El comercio de automóviles sigue una pauta distinta. El último eslabón de la cadena es la red de concesionarios, pero cada vez hay menos fabricantes. Su actividad más visible es una propaganda permanente y omnipresente sobre las virtudes de sus productos. Los embusteros profesionales que se ocupan de esa publicidad mentirosa han acuñado multitud de fórmulas breves, como "Conduce y disfruta", ese horrible eslogan que pretende -y consigue- convertir mentalmente lo que era un oficio servil, el de cochero, en algo así como una actividad lúdica. Ni que decir tiene que esas majaderías cuadran muy bien con la mentalidad ecuestre que padecemos buena parte de los urbanitas y la totalidad de los rústicos.

Y aquí le dejo la tercera herramienta: cada vez que reciba el impacto de un anuncio de los fabricantes, recuerde que su único objetivo es -literalmente- venderle la moto. Haga lo mismo con el resto de las patrañas del Complejo, aunque vengan disfrazadas de mensajes políticos.

En cuanto a los combustibles, la situación es similar a la de los vehículos. Hay muchas empresas minoristas, pero muy pocas que tengan refinerías de petróleo y la compleja logística de aljibes y camiones cisterna que hace falta para distribuir los productos derivados. Como es natural, son básicamente las mismas que venden asfalto. A buen entendedor...

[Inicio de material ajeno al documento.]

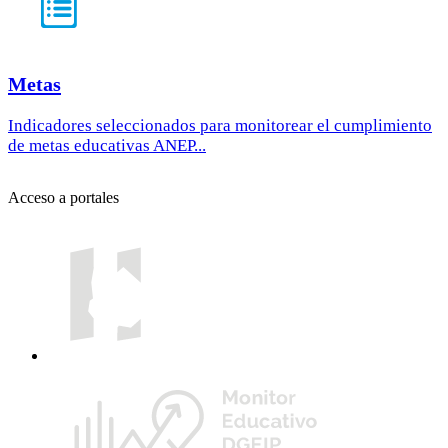
Metas
Indicadores seleccionados para monitorear el cumplimiento
de metas educativas ANEP...
Acceso a portales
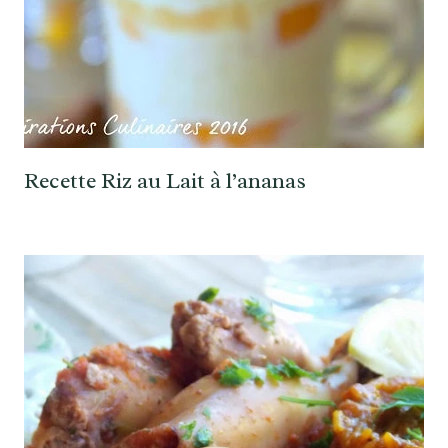
Recette Riz au Lait à l’ananas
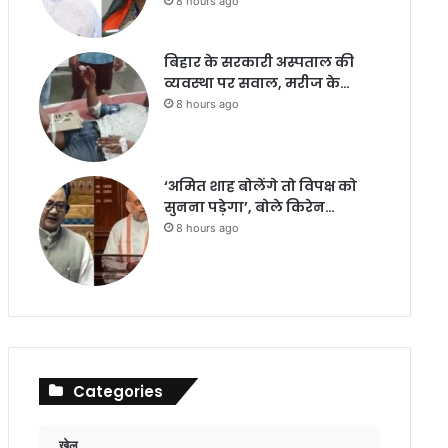
8 hours ago
बिहार के सरकारी अस्पताल की
व्यवस्था पर सवाल, मरीज के…
8 hours ago
‘अमित शाह बोलेंगे तो विपक्ष को
सुनना पड़ेगा’, बोले किरेन…
8 hours ago
Categories
खेल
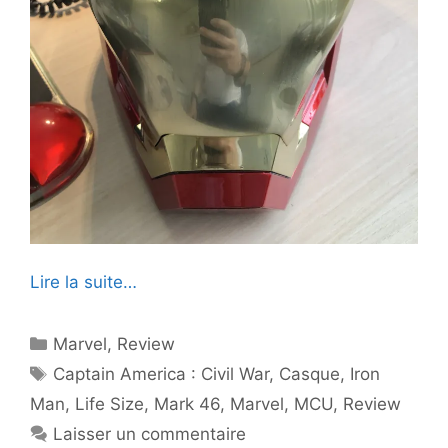
Lire la suite…
Catégories
Marvel
,
Review
Étiquettes
Captain America : Civil War
,
Casque
,
Iron
Man
,
Life Size
,
Mark 46
,
Marvel
,
MCU
,
Review
Laisser un commentaire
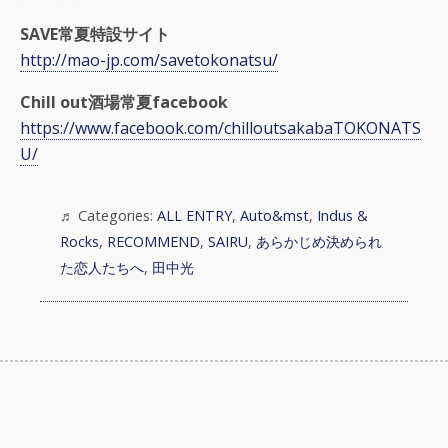
SAVE常夏特設サイト
http://mao-jp.com/savetokonatsu/
Chill out酒場常夏facebook
https://www.facebook.com/chilloutsakabaTOKONATS
U/
Categories:
ALL ENTRY
,
Auto&mst
,
Indus &
Rocks
,
RECOMMEND
,
SAIRU
,
あらかじめ決められ
た恋人たちへ
,
田中光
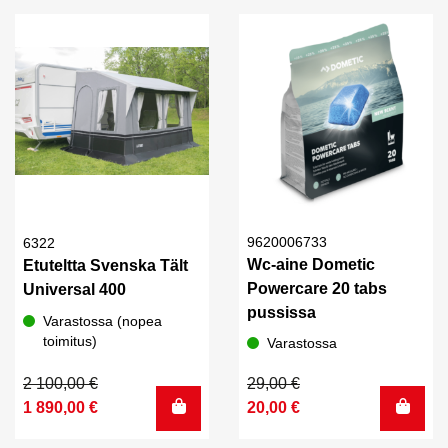
80,00 €.
70,00 €.
136,00 €.
110,00 €.
9620006733
6322
Wc-aine Dometic
Etuteltta Svenska Tält
Powercare 20 tabs
Universal 400
pussissa
Varastossa (nopea
toimitus)
Varastossa
Alkuperäinen
Nykyinen
Alkuperäinen
Nykyinen
2 100,00
€
29,00
€
hinta
hinta
hinta
hinta
1 890,00
€
20,00
€
oli:
on:
oli:
on:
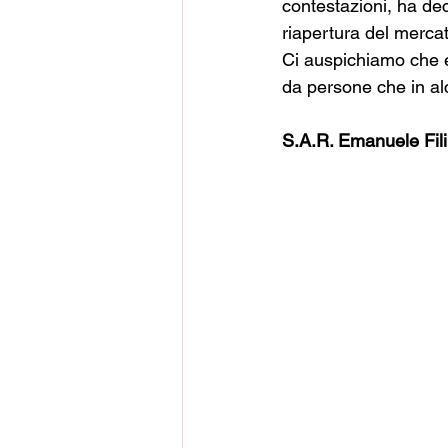
contestazioni, ha dec
riapertura del mercat
Ci auspichiamo che ev
da persone che in a
S.A.R. Emanuele Fili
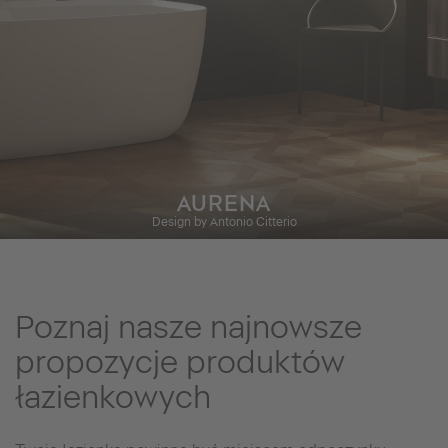
AURENA
Design by Antonio Citterio
Poznaj nasze najnowsze
propozycje produktów
łazienkowych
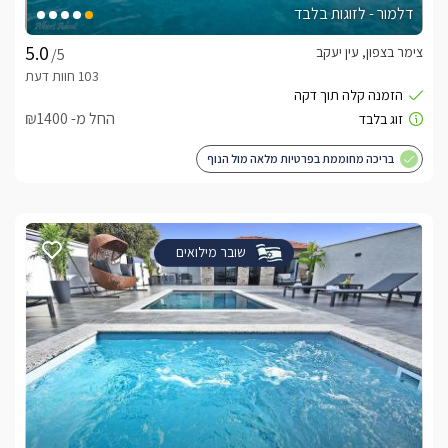
דלמור - לזוגות בלבד
צימר בצפון, עין יעקב
/5
החל מ- ₪1400
בריכה מחוממת בפרטיות מלאה מול הנוף
שובר מילואים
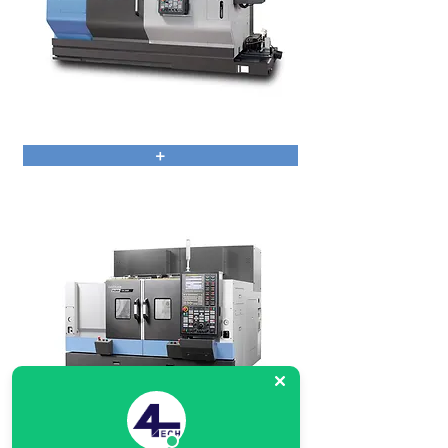
PUMA TT
+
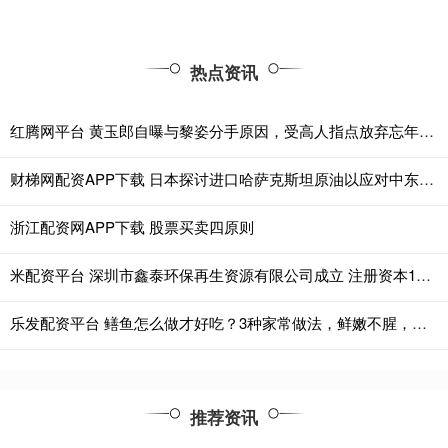
热点资讯
红腾网平台 黄玉郎自曝与黎姿分手原因，受高人指点放弃忘年恋，曾在一起三年
财梯网配资APP下载 日本探讨进口哈萨克斯坦原油以应对中东断供风险
浙江配资网APP下载 股票买卖四原则
米配资平台 深圳市鑫泰环保再生资源有限公司成立 注册资本100万人民币
乐发配资平台 鳝鱼怎么做才好吃？3种家常做法，鲜嫩不腥，下饭又解馋
推荐资讯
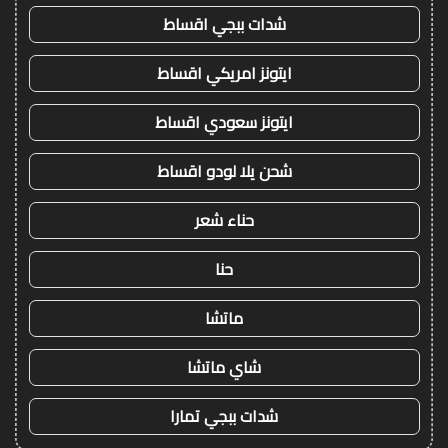
شدات ببجي اقساط
ايتونز امريكي اقساط
ايتونز سعودي اقساط
شحن يلا لودو اقساط
حناء شعر
حنا
ماتشا
شاي ماتشا
شدات ببجي تمارا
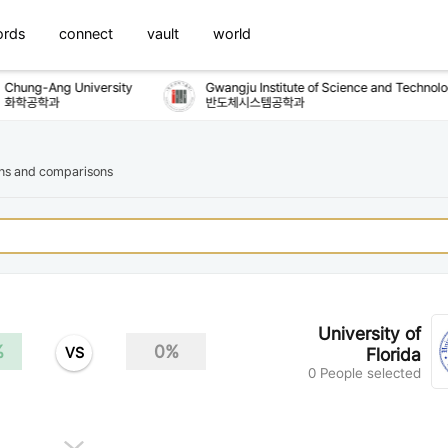
ords
connect
vault
world
hung-Ang University
Gwangju Institute of Science and Technolog
화학공학과
반도체시스템공학과
ons and comparisons
University of
%
0%
VS
Florida
0 People selected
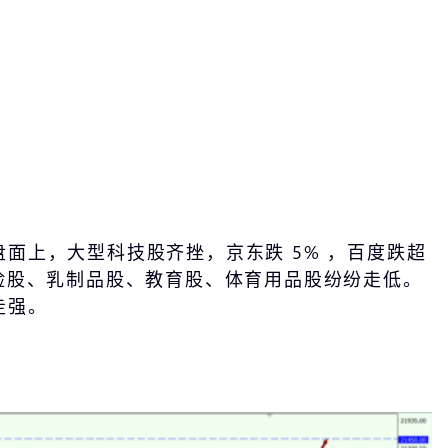
 。盘面上，大型科技股齐挫，京东跌 5% ，百度跌超
险股、乳制品股、教育股、体育用品股纷纷走低。
走强。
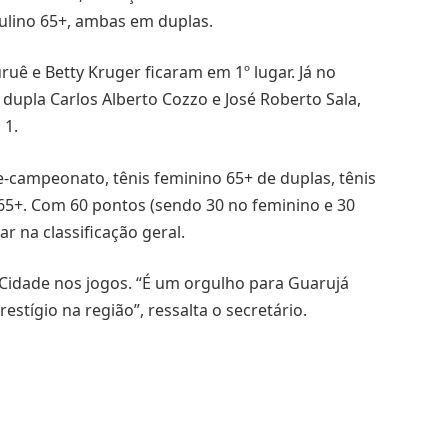
ulino 65+, ambas em duplas.
ruê e Betty Kruger ficaram em 1º lugar. Já no
 dupla Carlos Alberto Cozzo e José Roberto Sala,
 1.
-campeonato, tênis feminino 65+ de duplas, tênis
 65+. Com 60 pontos (sendo 30 no feminino e 30
r na classificação geral.
 Cidade nos jogos. “É um orgulho para Guarujá
stígio na região”, ressalta o secretário.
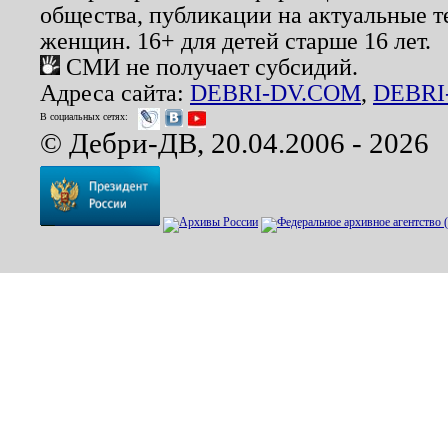
общества, публикации на актуальные 
женщин. 16+ для детей старше 16 лет.
СМИ не получает субсидий.
Адреса сайта:
DEBRI-DV.COM
,
DEBRI
В социальных сетях:
© Дебри-ДВ, 20.04.2006 - 2026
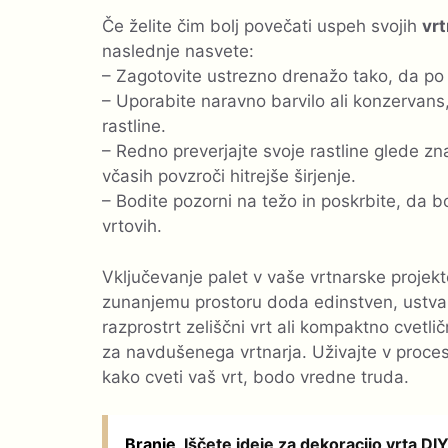
Če želite čim bolj povečati uspeh svojih
vrt
naslednje nasvete:
– Zagotovite ustrezno drenažo tako, da po p
– Uporabite naravno barvilo ali konzervans,
rastline.
– Redno preverjajte svoje rastline glede zna
včasih povzroči hitrejše širjenje.
– Bodite pozorni na težo in poskrbite, da bo
vrtovih.
Vključevanje palet v vaše vrtnarske projekt
zunanjemu prostoru doda edinstven, ustvarja
razprostrt zeliščni vrt ali kompaktno cvetl
za navdušenega vrtnarja. Uživajte v procesu
kako cveti vaš vrt, bodo vredne truda.
Branje
Iščete ideje za dekoracijo vrta DI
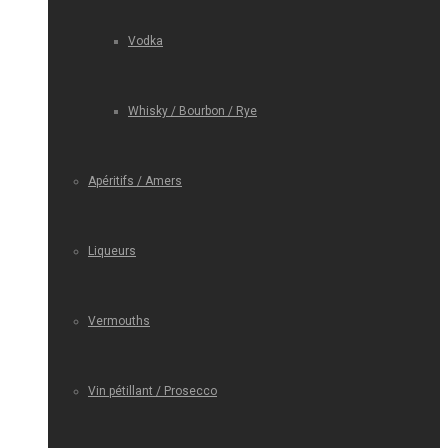
Vodka
Whisky / Bourbon / Rye
Apéritifs / Amers
Liqueurs
Vermouths
Vin pétillant / Prosecco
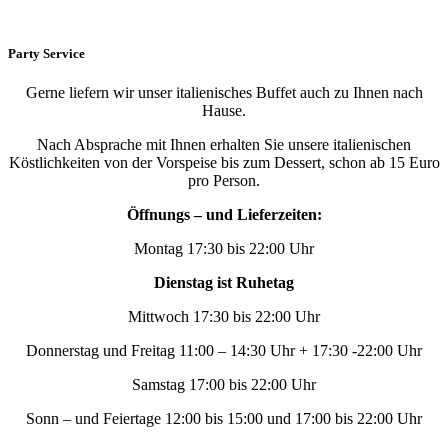
Party Service
Gerne liefern wir unser italienisches Buffet auch zu Ihnen nach
Hause.
Nach Absprache mit Ihnen erhalten Sie unsere italienischen
Köstlichkeiten von der Vorspeise bis zum Dessert, schon ab 15 Euro
pro Person.
Öffnungs – und Lieferzeiten:
Montag 17:30 bis 22:00 Uhr
Dienstag ist Ruhetag
Mittwoch 17:30 bis 22:00 Uhr
Donnerstag und Freitag 11:00 – 14:30 Uhr + 17:30 -22:00 Uhr
Samstag 17:00 bis 22:00 Uhr
Sonn – und Feiertage 12:00 bis 15:00 und 17:00 bis 22:00 Uhr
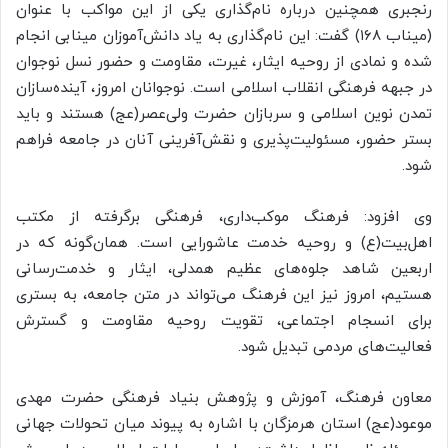
رنجبری همچنین درباره نام‌گذاری یکی از این مواکب با عنوان
(میناب ۱۶۸) گفت: این نام‌گذاری به یاد دانش‌آموزان مینابی انجام
شده و نمادی از روحیه ایثار، غیرت، مقاومت و حضور نسل نوجوان
در جبهه فرهنگی انقلاب اسلامی است. نوجوانان امروز، آینده‌سازان
تمدن نوین اسلامی و سربازان حضرت ولی‌عصر(عج) هستند و باید
بستر حضور، مسئولیت‌پذیری و نقش‌آفرینی آنان در جامعه فراهم
شود.
وی افزود: فرهنگ موکب‌داری، فرهنگی برگرفته از مکتب
اهل‌بیت(ع) و روحیه خدمت عاشورایی است. همان‌گونه که در
اربعین شاهد جلوه‌های عظیم همدلی، ایثار و خدمت‌رسانی
هستیم، امروز نیز این فرهنگ می‌تواند در متن جامعه، به بستری
برای انسجام اجتماعی، تقویت روحیه مقاومت و گسترش
فعالیت‌های مردمی تبدیل شود.
معاون فرهنگ، آموزش و پژوهش بنیاد فرهنگی حضرت مهدی
موعود(عج) استان هرمزگان با اشاره به پیوند میان تحولات جهانی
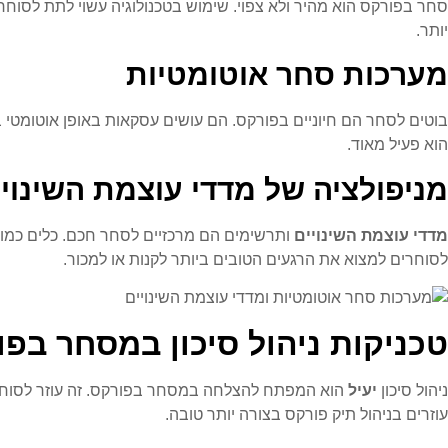
סחר בפורקס הוא מהיר ולא צפוי. שימוש בטכנולוגיה עשוי לתת לסוח
יותר.
מערכות סחר אוטומטיות
בוטים לסחר הם חיוניים בפורקס. הם עושים עסקאות באופן אוטומטי
הוא פעיל מאוד.
מניפולציה של מדדי עוצמת השינוי
מדדי עוצמת השינויים
לסוחרים למצוא את הרגעים הטובים ביותר לקנות או למכור.
טכניקות ניהול סיכון במסחר בפ
ניהול סיכון
יעיל
הוא המפתח להצלחה במסחר בפורקס. זה עוזר לסוחרים
עוזרים בניהול תיק פורקס בצורה יותר טובה.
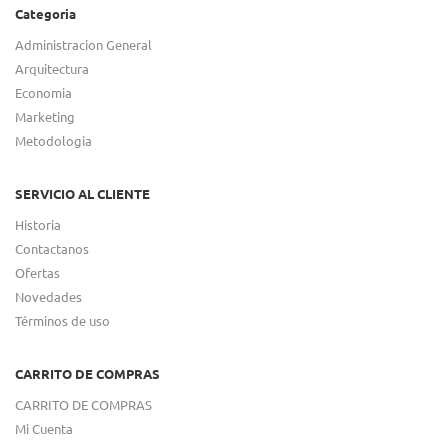
Categoria
Administracion General
Arquitectura
Economia
Marketing
Metodologia
SERVICIO AL CLIENTE
Historia
Contactanos
Ofertas
Novedades
Términos de uso
CARRITO DE COMPRAS
CARRITO DE COMPRAS
Mi Cuenta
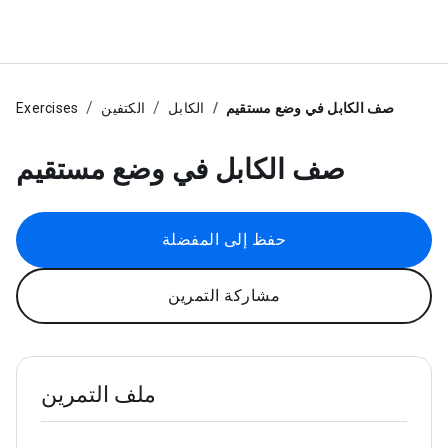
صف الكابل في وضع مستقيم
الكابل
الكتفين
Exercises
صف الكابل في وضع مستقيم
حفظ إلى المفضلة
مشاركة التمرين
ملف التمرين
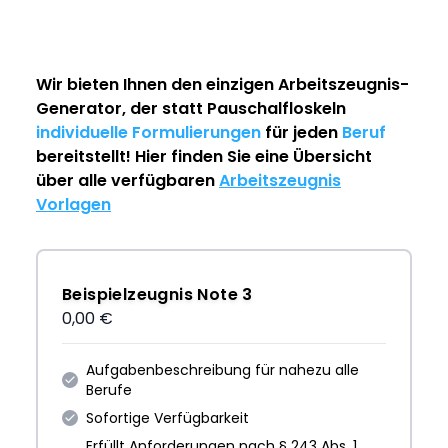
Wir bieten Ihnen den einzigen
Arbeitszeugnis-
Generator
, der statt Pauschalfloskeln
individuelle Formulierungen
für jeden
Beruf
bereitstellt! Hier finden Sie eine Übersicht
über alle verfügbaren
Arbeitszeugnis
Vorlagen
Beispielzeugnis Note 3
0,00 €
Aufgabenbeschreibung für nahezu alle
Berufe
Sofortige Verfügbarkeit
Erfüllt Anforderungen nach § 243 Abs. 1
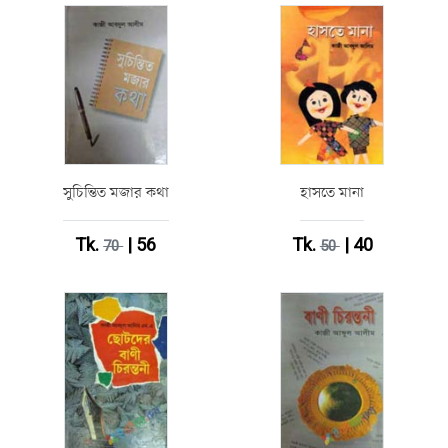
সুচিন্তিত মজার কথা
হাসতে মানা
Tk.
| 56
Tk.
| 40
70
50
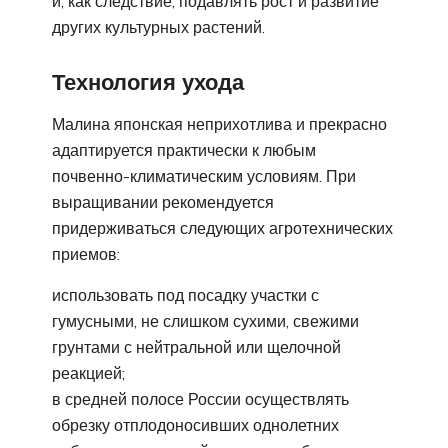
и, как следствие, подавлять рост и развитие
других культурных растений.
Технология ухода
Малина японская неприхотлива и прекрасно
адаптируется практически к любым
почвенно-климатическим условиям. При
выращивании рекомендуется
придерживаться следующих агротехнических
приемов:
использовать под посадку участки с
гумусными, не слишком сухими, свежими
грунтами с нейтральной или щелочной
реакцией;
в средней полосе России осуществлять
обрезку отплодоносивших однолетних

Y aquí le dejo la cuarta herramienta. Si una disposición cualquiera, pública o privada, mantiene o aumenta nuestra dependencia de los combustibles fósiles, es mala. Si la reduce, al menos en apariencia, procede analizarla en detalle para descubrir si es otra estratagema del Complejo para vendernos gato por liebre. Use esta piedra de toque para valorar los puntos de los programas.

Otro día, si usted quiere, podemos seguir estudiando el Complejo. Es como un iceberg: apenas se ve una pequeña parte en la superficie, pero sus ramificaciones son innumerables y aparecen en los lugares más insospechados. Y también es como el "Titanic": un barco muy grande que se perdió en pocas horas por una conjunción de causas. Ninguna de ellas lo hubiera hundido por sí sola, pero todas al mismo tiempo... Y ya estamos ahí.